AVAILABLE RECORDS Start Marker

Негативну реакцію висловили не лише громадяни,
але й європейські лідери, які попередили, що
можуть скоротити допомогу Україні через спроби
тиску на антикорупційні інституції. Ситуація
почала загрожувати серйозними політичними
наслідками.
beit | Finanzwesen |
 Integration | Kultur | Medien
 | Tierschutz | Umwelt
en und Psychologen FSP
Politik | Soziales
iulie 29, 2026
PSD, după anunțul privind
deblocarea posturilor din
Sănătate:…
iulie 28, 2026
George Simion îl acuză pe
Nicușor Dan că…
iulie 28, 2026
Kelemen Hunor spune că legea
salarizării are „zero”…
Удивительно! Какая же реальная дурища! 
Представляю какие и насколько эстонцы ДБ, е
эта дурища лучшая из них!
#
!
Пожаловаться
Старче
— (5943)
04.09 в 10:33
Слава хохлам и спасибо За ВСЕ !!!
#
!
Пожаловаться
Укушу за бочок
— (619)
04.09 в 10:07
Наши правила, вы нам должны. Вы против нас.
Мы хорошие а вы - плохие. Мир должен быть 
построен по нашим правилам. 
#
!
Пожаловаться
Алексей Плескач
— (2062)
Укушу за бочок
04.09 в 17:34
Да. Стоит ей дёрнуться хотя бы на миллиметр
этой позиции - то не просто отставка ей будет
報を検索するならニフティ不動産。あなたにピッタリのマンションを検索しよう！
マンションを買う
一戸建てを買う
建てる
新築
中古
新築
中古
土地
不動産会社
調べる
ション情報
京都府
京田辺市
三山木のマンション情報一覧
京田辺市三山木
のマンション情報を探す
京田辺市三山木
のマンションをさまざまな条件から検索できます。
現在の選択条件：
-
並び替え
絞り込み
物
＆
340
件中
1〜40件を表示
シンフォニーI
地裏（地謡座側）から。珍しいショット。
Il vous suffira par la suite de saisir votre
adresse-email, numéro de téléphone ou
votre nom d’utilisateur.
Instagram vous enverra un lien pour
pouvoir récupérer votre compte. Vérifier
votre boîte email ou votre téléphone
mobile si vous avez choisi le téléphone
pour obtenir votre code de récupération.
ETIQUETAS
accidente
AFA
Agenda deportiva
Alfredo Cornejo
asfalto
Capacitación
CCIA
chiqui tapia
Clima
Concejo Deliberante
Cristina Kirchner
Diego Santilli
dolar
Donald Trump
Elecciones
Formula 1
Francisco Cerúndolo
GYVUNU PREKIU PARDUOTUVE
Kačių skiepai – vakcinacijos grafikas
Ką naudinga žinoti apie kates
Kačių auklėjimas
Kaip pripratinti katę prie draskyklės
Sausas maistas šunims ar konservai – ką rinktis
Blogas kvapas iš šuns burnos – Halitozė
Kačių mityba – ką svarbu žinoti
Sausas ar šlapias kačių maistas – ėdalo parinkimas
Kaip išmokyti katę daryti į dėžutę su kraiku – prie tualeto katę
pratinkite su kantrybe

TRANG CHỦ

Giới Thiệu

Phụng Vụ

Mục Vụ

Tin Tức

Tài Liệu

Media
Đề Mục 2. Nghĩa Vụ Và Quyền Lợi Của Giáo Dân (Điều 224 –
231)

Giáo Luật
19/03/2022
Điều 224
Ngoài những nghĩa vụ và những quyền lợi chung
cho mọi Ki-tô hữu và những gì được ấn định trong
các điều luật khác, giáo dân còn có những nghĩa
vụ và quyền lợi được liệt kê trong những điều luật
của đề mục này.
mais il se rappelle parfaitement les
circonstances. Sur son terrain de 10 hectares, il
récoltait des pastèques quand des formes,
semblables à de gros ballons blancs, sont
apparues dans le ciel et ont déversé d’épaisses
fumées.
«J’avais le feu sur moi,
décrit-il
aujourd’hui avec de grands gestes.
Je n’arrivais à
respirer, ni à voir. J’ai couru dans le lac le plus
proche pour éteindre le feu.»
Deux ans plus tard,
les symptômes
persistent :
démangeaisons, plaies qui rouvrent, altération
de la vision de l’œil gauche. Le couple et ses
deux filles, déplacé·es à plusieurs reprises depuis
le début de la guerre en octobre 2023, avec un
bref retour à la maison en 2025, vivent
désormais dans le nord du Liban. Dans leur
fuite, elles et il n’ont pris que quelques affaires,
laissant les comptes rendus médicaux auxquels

AVAILABLE RECORDS End Marker

Above are the entries. Copy exactly the part that opens with the line containing "Concejo Deliberante" and closes with the line containing "cho mọi Ki-tô", and no more.

**TASK ANSWER**
Concejo Deliberante
Cristina Kirchner
Diego Santilli
dolar
Donald Trump
Elecciones
Formula 1
Francisco Cerúndolo
GYVUNU PREKIU PARDUOTUVE
Kačių skiepai – vakcinacijos grafikas
Ką naudinga žinoti apie kates
Kačių auklėjimas
Kaip pripratinti katę prie draskyklės
Sausas maistas šunims ar konservai – ką rinktis
Blogas kvapas iš šuns burnos – Halitozė
Kačių mityba – ką svarbu žinoti
Sausas ar šlapias kačių maistas – ėdalo parinkimas
Kaip išmokyti katę daryti į dėžutę su kraiku – prie tualeto katę
pratinkite su kantrybe

TRANG CHỦ

Giới Thiệu

Phụng Vụ

Mục Vụ

Tin Tức

Tài Liệu

Media
Đề Mục 2. Nghĩa Vụ Và Quyền Lợi Của Giáo Dân (Điều 224 –
231)

Giáo Luật
19/03/2022
Điều 224
Ngoài những nghĩa vụ và những quyền lợi chung
cho mọi Ki-tô hữu và những gì được ấn định trong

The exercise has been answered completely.